Would you count how many lines of the material below hold the string "token"? Give only the number.
== Working data ==
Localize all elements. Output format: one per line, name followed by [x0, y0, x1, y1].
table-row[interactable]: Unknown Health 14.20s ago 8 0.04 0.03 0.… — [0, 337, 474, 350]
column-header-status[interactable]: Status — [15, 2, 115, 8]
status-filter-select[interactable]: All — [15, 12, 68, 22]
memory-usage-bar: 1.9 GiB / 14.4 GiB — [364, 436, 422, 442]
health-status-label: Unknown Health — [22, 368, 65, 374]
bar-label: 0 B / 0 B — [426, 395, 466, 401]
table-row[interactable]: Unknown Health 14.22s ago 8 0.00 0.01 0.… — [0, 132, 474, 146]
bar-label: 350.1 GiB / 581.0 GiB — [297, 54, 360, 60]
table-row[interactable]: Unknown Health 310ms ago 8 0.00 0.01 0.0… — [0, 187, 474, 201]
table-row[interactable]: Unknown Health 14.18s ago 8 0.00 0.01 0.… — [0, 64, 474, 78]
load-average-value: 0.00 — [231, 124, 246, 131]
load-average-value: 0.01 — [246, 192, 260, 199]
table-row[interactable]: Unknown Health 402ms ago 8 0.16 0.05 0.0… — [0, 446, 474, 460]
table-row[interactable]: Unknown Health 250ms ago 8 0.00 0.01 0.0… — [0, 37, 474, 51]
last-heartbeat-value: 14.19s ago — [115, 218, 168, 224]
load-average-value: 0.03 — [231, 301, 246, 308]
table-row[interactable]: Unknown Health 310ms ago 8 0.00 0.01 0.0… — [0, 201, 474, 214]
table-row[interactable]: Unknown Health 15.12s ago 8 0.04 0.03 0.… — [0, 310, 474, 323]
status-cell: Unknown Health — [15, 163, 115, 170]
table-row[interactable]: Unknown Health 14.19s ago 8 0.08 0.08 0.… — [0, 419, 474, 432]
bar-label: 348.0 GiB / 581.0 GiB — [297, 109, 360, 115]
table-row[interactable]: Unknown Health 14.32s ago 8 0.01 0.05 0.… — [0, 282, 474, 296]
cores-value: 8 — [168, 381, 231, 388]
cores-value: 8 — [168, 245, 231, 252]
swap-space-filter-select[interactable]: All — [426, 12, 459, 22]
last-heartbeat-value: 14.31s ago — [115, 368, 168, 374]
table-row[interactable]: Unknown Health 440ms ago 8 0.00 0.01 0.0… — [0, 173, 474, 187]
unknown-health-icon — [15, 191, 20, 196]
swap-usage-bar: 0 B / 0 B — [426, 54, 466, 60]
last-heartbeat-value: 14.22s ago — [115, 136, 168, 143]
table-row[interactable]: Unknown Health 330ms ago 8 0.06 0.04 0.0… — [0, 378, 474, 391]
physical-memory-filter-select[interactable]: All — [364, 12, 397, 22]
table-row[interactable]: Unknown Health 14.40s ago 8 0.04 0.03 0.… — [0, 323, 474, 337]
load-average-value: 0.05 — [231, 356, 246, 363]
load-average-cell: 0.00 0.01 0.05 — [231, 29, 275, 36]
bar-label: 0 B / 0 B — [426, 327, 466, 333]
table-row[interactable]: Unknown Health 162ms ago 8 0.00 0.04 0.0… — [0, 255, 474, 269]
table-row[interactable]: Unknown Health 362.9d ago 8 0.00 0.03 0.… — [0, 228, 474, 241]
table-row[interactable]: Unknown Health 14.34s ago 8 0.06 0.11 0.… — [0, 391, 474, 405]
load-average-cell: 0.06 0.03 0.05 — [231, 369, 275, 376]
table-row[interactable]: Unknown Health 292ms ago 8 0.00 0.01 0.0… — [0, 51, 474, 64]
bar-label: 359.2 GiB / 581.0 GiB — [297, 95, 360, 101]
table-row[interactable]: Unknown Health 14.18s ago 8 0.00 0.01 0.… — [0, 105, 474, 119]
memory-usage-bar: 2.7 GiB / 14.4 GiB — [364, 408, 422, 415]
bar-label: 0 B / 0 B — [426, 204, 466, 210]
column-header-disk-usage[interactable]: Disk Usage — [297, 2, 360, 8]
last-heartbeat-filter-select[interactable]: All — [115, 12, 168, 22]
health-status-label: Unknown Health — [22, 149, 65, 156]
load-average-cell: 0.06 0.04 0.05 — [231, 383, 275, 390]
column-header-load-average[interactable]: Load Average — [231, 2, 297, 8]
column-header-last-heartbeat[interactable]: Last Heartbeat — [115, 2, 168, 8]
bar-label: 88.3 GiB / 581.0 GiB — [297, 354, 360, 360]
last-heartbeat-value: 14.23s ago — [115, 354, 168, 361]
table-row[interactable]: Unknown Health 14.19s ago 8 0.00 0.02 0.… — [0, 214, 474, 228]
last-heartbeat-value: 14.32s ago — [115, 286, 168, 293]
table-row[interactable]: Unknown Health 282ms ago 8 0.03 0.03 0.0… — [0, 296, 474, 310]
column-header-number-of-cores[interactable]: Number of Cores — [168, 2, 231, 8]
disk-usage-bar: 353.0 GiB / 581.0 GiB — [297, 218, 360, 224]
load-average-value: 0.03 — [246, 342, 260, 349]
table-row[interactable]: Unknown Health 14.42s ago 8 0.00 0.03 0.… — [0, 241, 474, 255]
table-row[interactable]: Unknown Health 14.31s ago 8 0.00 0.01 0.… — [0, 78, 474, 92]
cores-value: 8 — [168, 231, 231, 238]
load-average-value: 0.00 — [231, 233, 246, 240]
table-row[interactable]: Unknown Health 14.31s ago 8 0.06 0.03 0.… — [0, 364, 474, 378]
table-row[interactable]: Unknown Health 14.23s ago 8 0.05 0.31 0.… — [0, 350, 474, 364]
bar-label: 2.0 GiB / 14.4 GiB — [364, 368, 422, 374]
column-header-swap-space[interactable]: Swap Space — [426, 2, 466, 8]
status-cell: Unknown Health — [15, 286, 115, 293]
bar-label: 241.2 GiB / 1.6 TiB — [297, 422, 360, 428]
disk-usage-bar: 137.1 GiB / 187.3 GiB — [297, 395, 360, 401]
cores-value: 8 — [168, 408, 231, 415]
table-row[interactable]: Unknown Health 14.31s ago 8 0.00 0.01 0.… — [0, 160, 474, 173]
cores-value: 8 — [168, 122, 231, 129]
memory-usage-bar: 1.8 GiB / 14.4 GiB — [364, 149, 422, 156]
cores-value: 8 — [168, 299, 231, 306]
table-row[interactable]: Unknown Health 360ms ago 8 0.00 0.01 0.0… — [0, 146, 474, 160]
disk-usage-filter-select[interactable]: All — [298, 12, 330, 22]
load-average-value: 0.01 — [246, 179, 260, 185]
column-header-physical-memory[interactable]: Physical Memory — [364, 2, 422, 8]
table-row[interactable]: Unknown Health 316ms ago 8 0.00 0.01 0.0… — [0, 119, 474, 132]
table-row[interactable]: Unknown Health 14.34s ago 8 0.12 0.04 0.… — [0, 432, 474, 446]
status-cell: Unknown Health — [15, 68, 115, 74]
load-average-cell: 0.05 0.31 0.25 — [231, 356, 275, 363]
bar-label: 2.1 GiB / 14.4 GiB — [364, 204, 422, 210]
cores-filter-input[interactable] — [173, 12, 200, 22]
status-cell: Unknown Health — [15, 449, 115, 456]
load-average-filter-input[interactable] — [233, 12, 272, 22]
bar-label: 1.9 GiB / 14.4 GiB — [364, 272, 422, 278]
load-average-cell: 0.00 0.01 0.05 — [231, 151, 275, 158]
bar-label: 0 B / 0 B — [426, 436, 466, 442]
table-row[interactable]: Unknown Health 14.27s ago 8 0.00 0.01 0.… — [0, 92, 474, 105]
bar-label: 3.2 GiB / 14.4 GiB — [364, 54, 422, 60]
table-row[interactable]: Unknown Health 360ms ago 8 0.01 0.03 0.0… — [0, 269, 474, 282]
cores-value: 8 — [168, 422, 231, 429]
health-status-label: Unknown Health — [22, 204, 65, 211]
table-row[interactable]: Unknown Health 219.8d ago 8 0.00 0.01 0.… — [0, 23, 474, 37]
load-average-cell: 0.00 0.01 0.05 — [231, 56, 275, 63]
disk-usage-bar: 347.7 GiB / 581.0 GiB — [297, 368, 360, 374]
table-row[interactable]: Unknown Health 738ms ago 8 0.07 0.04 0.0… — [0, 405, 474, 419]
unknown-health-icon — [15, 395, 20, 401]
===
== Working data ==
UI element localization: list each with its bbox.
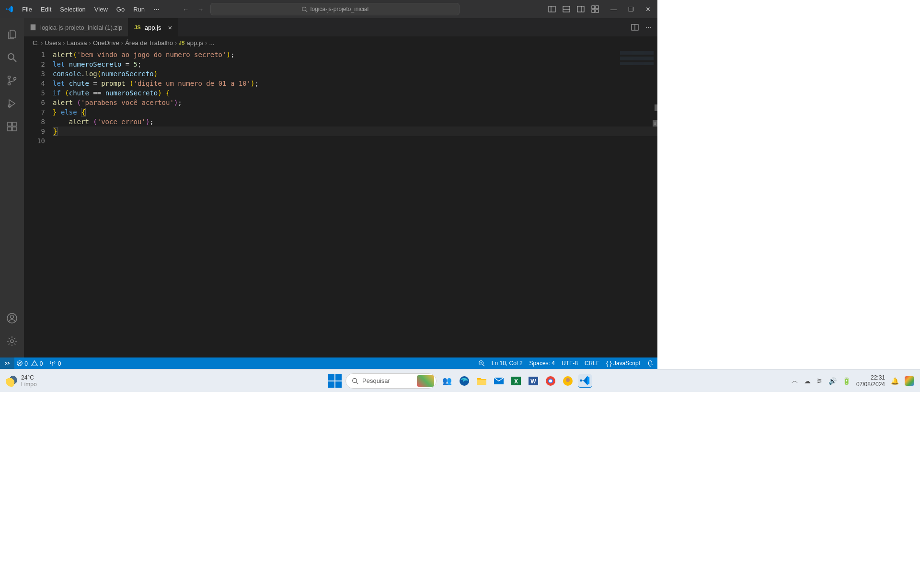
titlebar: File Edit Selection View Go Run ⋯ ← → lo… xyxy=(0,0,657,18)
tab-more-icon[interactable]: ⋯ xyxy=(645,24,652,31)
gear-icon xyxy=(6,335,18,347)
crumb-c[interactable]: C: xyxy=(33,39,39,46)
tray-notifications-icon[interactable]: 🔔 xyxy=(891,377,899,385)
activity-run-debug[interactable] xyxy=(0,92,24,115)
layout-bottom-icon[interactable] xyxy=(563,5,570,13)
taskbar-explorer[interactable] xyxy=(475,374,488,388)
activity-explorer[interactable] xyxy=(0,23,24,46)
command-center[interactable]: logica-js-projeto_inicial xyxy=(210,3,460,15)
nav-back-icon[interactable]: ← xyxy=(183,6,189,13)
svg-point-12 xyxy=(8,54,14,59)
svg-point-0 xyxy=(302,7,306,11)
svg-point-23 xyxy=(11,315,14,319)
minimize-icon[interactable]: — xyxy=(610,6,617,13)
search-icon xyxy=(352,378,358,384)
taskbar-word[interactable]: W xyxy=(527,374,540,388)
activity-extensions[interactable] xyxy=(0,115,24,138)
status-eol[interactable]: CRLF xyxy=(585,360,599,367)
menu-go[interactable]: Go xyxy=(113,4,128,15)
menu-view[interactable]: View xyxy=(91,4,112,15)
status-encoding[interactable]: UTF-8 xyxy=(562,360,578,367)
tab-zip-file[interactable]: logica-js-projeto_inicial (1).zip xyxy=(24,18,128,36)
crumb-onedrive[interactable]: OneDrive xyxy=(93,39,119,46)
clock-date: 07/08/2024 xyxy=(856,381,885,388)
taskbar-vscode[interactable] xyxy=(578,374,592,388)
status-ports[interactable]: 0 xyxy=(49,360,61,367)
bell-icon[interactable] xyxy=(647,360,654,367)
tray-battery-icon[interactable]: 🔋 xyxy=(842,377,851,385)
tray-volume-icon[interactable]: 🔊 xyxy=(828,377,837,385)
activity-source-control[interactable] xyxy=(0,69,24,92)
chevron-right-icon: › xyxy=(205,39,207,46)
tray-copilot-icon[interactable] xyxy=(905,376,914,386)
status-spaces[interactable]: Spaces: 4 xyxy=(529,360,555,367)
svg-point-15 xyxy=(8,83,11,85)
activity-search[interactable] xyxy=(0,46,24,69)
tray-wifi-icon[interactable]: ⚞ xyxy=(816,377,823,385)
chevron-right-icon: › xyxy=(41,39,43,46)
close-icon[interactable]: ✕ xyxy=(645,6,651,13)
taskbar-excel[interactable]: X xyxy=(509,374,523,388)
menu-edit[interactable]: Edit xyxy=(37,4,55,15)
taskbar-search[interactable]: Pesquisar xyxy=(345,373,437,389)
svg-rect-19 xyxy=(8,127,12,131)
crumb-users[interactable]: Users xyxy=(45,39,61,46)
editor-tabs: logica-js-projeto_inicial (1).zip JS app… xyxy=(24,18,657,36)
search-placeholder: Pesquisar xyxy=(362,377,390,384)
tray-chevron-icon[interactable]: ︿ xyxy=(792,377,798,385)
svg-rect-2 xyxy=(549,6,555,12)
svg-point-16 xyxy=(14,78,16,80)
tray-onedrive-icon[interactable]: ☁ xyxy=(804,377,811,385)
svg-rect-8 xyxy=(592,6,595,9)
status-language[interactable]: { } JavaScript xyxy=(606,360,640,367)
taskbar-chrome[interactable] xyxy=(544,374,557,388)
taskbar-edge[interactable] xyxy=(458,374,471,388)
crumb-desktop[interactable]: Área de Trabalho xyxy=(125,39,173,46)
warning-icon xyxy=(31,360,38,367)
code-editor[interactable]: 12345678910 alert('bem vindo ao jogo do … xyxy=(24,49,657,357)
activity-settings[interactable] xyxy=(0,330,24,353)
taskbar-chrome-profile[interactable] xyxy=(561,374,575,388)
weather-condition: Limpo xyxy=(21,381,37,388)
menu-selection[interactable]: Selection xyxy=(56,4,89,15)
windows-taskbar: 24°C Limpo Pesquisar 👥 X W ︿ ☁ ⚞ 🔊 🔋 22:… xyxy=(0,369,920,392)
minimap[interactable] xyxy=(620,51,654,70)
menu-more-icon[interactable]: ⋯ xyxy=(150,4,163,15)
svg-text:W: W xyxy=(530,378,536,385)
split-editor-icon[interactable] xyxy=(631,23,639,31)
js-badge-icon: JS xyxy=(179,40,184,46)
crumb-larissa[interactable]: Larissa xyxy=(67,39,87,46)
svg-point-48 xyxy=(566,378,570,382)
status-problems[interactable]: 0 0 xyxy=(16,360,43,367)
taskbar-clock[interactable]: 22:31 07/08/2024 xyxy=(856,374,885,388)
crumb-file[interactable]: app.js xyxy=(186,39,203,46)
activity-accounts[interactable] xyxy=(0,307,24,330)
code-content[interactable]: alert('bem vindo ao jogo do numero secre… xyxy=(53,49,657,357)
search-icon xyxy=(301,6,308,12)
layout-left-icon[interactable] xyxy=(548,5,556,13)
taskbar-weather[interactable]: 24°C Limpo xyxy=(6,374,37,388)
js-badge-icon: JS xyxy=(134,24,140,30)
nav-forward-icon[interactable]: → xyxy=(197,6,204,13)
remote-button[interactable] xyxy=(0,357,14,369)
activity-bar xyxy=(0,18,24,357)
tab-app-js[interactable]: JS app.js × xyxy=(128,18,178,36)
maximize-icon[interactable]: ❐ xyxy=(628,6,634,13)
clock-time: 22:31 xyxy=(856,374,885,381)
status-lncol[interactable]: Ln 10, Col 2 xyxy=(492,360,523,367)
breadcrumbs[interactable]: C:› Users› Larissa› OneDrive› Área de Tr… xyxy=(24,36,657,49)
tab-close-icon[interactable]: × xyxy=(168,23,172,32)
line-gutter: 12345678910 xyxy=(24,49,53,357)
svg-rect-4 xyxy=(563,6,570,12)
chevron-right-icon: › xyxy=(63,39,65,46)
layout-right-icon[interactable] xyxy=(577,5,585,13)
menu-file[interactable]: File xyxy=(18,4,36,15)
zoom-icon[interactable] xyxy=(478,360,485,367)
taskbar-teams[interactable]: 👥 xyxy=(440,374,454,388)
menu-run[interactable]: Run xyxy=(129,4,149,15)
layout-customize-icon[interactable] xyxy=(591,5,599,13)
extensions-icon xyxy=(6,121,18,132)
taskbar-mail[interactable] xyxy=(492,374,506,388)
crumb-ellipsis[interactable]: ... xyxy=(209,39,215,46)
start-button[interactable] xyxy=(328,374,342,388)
===
== Working data ==
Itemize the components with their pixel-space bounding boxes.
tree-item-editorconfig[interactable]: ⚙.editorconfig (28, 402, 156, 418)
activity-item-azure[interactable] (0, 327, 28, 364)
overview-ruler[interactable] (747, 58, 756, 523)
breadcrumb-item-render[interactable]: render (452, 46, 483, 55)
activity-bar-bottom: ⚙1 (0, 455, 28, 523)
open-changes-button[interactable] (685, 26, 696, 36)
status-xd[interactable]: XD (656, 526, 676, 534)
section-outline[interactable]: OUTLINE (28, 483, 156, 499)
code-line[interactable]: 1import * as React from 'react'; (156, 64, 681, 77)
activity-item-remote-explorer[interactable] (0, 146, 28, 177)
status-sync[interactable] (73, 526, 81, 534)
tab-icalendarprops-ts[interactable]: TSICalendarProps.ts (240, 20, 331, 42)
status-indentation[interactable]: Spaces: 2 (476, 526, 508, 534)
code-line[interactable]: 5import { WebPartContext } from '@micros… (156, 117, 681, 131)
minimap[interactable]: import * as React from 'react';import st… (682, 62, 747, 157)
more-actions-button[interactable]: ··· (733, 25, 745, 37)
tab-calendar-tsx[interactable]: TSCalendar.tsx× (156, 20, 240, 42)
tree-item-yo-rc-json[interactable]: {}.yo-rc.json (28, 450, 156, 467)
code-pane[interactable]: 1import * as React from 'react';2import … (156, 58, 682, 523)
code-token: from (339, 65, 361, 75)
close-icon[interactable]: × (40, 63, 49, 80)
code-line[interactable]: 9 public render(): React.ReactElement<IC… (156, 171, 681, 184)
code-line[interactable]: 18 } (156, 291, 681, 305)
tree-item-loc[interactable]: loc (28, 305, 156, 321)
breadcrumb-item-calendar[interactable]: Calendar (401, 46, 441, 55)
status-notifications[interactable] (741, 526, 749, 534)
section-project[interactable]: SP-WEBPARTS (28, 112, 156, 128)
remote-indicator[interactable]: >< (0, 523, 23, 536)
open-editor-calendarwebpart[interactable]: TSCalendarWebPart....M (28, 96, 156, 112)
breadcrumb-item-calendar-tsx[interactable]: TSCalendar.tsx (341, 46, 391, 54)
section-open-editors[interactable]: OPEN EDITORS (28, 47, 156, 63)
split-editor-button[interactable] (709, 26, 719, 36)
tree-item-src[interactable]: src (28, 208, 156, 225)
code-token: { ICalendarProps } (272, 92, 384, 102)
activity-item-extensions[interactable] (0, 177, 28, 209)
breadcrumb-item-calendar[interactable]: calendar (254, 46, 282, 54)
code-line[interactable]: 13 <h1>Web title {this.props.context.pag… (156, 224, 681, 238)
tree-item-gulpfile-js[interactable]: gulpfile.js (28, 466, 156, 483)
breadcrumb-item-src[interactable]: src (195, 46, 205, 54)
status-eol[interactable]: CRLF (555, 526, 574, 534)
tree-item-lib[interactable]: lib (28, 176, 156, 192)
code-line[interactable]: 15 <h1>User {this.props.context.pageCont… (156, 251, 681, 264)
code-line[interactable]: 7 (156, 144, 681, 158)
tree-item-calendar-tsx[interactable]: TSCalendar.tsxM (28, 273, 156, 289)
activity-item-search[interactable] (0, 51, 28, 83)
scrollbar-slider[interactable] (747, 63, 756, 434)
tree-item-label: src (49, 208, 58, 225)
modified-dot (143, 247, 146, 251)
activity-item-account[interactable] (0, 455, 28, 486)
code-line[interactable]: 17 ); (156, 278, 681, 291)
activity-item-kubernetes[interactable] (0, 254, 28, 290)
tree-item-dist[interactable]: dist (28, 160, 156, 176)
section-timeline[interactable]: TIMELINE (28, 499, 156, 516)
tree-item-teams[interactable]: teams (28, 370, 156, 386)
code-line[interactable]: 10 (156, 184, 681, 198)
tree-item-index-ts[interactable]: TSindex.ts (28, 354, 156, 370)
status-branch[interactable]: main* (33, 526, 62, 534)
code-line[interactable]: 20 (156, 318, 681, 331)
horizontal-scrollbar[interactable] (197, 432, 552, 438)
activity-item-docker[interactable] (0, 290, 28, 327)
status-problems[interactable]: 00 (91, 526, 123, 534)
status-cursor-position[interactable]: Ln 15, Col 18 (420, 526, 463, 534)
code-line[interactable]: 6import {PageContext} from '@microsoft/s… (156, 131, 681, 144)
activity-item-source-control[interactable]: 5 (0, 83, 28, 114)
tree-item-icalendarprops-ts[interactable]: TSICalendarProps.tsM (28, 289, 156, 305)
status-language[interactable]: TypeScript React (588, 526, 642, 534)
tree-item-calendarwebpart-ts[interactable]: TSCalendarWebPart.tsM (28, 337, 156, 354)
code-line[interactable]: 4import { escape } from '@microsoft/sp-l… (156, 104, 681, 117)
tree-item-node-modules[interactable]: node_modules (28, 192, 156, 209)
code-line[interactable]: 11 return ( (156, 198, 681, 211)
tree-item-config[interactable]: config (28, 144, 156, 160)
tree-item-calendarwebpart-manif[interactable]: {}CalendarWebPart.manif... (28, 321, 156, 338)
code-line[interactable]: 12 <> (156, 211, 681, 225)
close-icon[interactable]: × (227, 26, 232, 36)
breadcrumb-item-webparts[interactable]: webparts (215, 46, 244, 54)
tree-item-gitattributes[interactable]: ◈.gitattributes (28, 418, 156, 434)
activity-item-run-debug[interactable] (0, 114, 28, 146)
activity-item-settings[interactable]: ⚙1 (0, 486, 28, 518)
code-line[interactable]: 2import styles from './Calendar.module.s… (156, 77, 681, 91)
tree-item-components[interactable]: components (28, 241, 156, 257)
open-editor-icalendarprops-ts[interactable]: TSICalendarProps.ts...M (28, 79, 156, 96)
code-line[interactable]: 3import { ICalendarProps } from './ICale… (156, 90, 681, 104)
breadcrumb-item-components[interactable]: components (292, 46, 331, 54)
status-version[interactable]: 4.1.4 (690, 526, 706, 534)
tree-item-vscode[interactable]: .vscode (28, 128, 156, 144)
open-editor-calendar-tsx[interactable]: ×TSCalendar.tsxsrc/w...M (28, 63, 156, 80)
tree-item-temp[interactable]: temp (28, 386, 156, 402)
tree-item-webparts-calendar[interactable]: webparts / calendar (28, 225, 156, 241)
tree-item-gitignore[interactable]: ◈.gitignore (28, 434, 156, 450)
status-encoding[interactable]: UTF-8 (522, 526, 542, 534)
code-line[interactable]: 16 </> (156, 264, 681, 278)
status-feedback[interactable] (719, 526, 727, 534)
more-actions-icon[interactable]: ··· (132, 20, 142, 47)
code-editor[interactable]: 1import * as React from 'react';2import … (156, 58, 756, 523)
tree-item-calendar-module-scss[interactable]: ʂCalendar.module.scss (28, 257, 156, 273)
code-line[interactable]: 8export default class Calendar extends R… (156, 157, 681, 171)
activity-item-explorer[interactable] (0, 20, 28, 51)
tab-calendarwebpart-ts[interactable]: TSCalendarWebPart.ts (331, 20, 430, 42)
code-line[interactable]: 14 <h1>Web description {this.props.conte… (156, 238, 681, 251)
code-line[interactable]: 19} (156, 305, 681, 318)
===
(Answer area) 2